Every payment request your system sends should include an idempotency key — a unique identifier that tells the downstream system "if you've already processed this request, return the original result instead of processing it again."

Without idempotency keys, a timeout becomes a nightmare. Did the charge go through? You don't know. If you retry, you might double-charge. If you don't retry, you might have a failed payment that's actually successful.

Implementation isn't complicated, but the details matter:

  • Generate the key client-side, tied to the intent (e.g., hash of order ID + amount + timestamp). Don't use random UUIDs — if the client crashes and retries, it needs to produce the same key.
  • Store the key and result server-side for a reasonable TTL (24-72 hours for payment operations).
  • Return the cached result for duplicate keys, including the original status code. A retry should be indistinguishable from the original request.

The edge cases that break everything

Timeout ambiguity.

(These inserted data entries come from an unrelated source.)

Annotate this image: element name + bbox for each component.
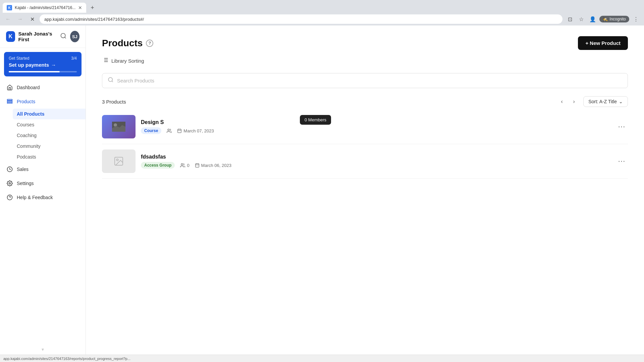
product-item: Design S Course	[102, 110, 628, 144]
svg-point-19	[168, 129, 169, 130]
bookmark-icon[interactable]: ☆	[577, 14, 586, 24]
product-date: March 07, 2023	[177, 128, 214, 133]
sidebar-item-products[interactable]: Products	[0, 95, 86, 109]
menu-icon[interactable]: ⋮	[631, 14, 641, 24]
tab-title: Kajabi - /admin/sites/214764716...	[15, 5, 75, 10]
svg-point-0	[61, 33, 65, 38]
product-more-button[interactable]: ⋯	[615, 154, 628, 168]
sidebar-item-podcasts[interactable]: Podcasts	[17, 152, 86, 162]
main-content: Products ? + New Product Library Sorting	[86, 25, 644, 355]
svg-point-6	[9, 183, 11, 184]
browser-nav: ← → ✕ app.kajabi.com/admin/sites/2147647…	[0, 13, 644, 25]
product-meta: Course March 07, 2023	[141, 127, 610, 134]
search-bar	[102, 73, 628, 88]
search-icon	[108, 77, 114, 84]
list-icon	[102, 57, 109, 65]
logo-icon: K	[8, 34, 12, 40]
help-circle-icon[interactable]: ?	[146, 40, 153, 47]
pagination-buttons: ‹ ›	[556, 96, 579, 107]
get-started-top: Get Started 3/4	[9, 56, 77, 61]
product-info: fdsadsfas Access Group 0	[141, 154, 610, 169]
status-url: app.kajabi.com/admin/sites/2147647163/re…	[3, 357, 130, 361]
page-title: Products	[102, 38, 143, 49]
thumb-placeholder	[102, 149, 136, 173]
global-search-button[interactable]	[60, 33, 67, 41]
products-count: 3 Products	[102, 99, 126, 105]
sidebar-item-label: Help & Feedback	[17, 195, 53, 200]
sidebar-logo: K	[6, 31, 15, 42]
sidebar-item-dashboard[interactable]: Dashboard	[0, 80, 86, 95]
svg-rect-2	[7, 99, 12, 100]
address-bar[interactable]: app.kajabi.com/admin/sites/2147647163/pr…	[40, 14, 562, 24]
products-icon	[6, 98, 13, 105]
product-name: Design S	[141, 119, 610, 125]
svg-point-25	[116, 159, 118, 161]
sidebar-item-settings[interactable]: Settings	[0, 176, 86, 190]
svg-point-15	[108, 77, 112, 81]
sort-dropdown[interactable]: Sort: A-Z Title ⌄	[583, 96, 628, 107]
help-icon	[6, 194, 13, 201]
products-list: Design S Course	[86, 110, 644, 179]
svg-point-26	[181, 163, 183, 165]
sidebar: K Sarah Jonas's First SJ Get Started 3/4…	[0, 25, 86, 355]
app: K Sarah Jonas's First SJ Get Started 3/4…	[0, 25, 644, 355]
sidebar-brand: Sarah Jonas's First	[18, 31, 57, 42]
profile-icon[interactable]: 👤	[588, 14, 597, 24]
product-thumbnail	[102, 149, 136, 173]
status-bar: app.kajabi.com/admin/sites/2147647163/re…	[0, 355, 644, 362]
sidebar-item-sales[interactable]: Sales	[0, 162, 86, 176]
get-started-text: Set up payments →	[9, 62, 77, 68]
main-header: Products ? + New Product	[86, 25, 644, 57]
svg-rect-4	[7, 102, 12, 103]
get-started-card[interactable]: Get Started 3/4 Set up payments →	[4, 52, 82, 76]
search-bar-wrap	[102, 73, 628, 88]
next-page-button[interactable]: ›	[569, 96, 579, 107]
sidebar-item-help[interactable]: Help & Feedback	[0, 190, 86, 204]
incognito-hat: 🕵	[603, 17, 608, 21]
sidebar-item-community[interactable]: Community	[17, 141, 86, 152]
sidebar-item-label: Dashboard	[17, 85, 40, 90]
home-icon	[6, 84, 13, 91]
incognito-badge: 🕵 Incognito	[599, 16, 629, 22]
get-started-progress	[9, 71, 77, 72]
product-meta: Access Group 0 March 06, 2023	[141, 162, 610, 169]
avatar[interactable]: SJ	[70, 31, 79, 42]
sidebar-header: K Sarah Jonas's First SJ	[0, 25, 86, 48]
product-name: fdsadsfas	[141, 154, 610, 160]
sidebar-item-all-products[interactable]: All Products	[13, 109, 86, 119]
svg-line-16	[112, 81, 113, 82]
back-button[interactable]: ←	[3, 14, 13, 24]
nav-extras: ⊡ ☆ 👤 🕵 Incognito ⋮	[565, 14, 641, 24]
products-bar: 3 Products ‹ › Sort: A-Z Title ⌄	[86, 94, 644, 110]
scroll-indicator: ▼	[0, 345, 86, 355]
tab-close-icon[interactable]: ✕	[78, 5, 82, 10]
sidebar-item-courses[interactable]: Courses	[17, 119, 86, 130]
members-tooltip: 0 Members	[300, 115, 331, 125]
svg-rect-20	[178, 129, 181, 133]
new-tab-button[interactable]: +	[88, 3, 97, 12]
active-tab[interactable]: K Kajabi - /admin/sites/214764716... ✕	[3, 3, 86, 13]
product-badge: Access Group	[141, 162, 175, 169]
get-started-count: 3/4	[71, 56, 77, 61]
forward-button[interactable]: →	[15, 14, 25, 24]
settings-icon	[6, 180, 13, 187]
library-sorting[interactable]: Library Sorting	[86, 57, 644, 70]
sidebar-item-coaching[interactable]: Coaching	[17, 130, 86, 141]
search-input[interactable]	[117, 78, 622, 83]
tab-favicon: K	[7, 5, 12, 10]
prev-page-button[interactable]: ‹	[556, 96, 567, 107]
cast-icon[interactable]: ⊡	[565, 14, 575, 24]
sidebar-item-label: Products	[17, 99, 35, 104]
product-date: March 06, 2023	[195, 163, 231, 168]
svg-rect-3	[7, 101, 12, 102]
reload-button[interactable]: ✕	[28, 14, 37, 24]
product-more-button[interactable]: ⋯	[615, 120, 628, 134]
products-bar-right: ‹ › Sort: A-Z Title ⌄	[556, 96, 628, 107]
browser-tabs: K Kajabi - /admin/sites/214764716... ✕ +	[0, 0, 644, 13]
new-product-button[interactable]: + New Product	[578, 36, 628, 50]
product-info: Design S Course	[141, 119, 610, 134]
sales-icon	[6, 166, 13, 173]
svg-rect-27	[195, 164, 199, 167]
product-thumbnail	[102, 115, 136, 138]
sidebar-item-label: Sales	[17, 167, 29, 172]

Your request to the payment processor times out after 30 seconds. Did it succeed? The processor might have received and processed it but the response was lost. This is the hardest problem in retry logic. My approach: record the attempt with a "pending" status, query the processor for the transaction status before retrying, and only retry if you can confirm the original didn't succeed.

Partial failures. A multi-step transaction — authorize, capture, settle — can fail partway through. You authorized the card, but the capture timed out. Now you have a hold on the customer's card with no corresponding charge. You need compensating actions: release the authorization if capture fails, and track the state of each step independently.

Duplicate charges. Even with idempotency keys, duplicates happen. Maybe the key TTL expired. Maybe you're integrating with a processor that doesn't support idempotency natively. Build reconciliation into your system from day one. A nightly job that compares your records against the processor's records catches duplicates before they become customer complaints.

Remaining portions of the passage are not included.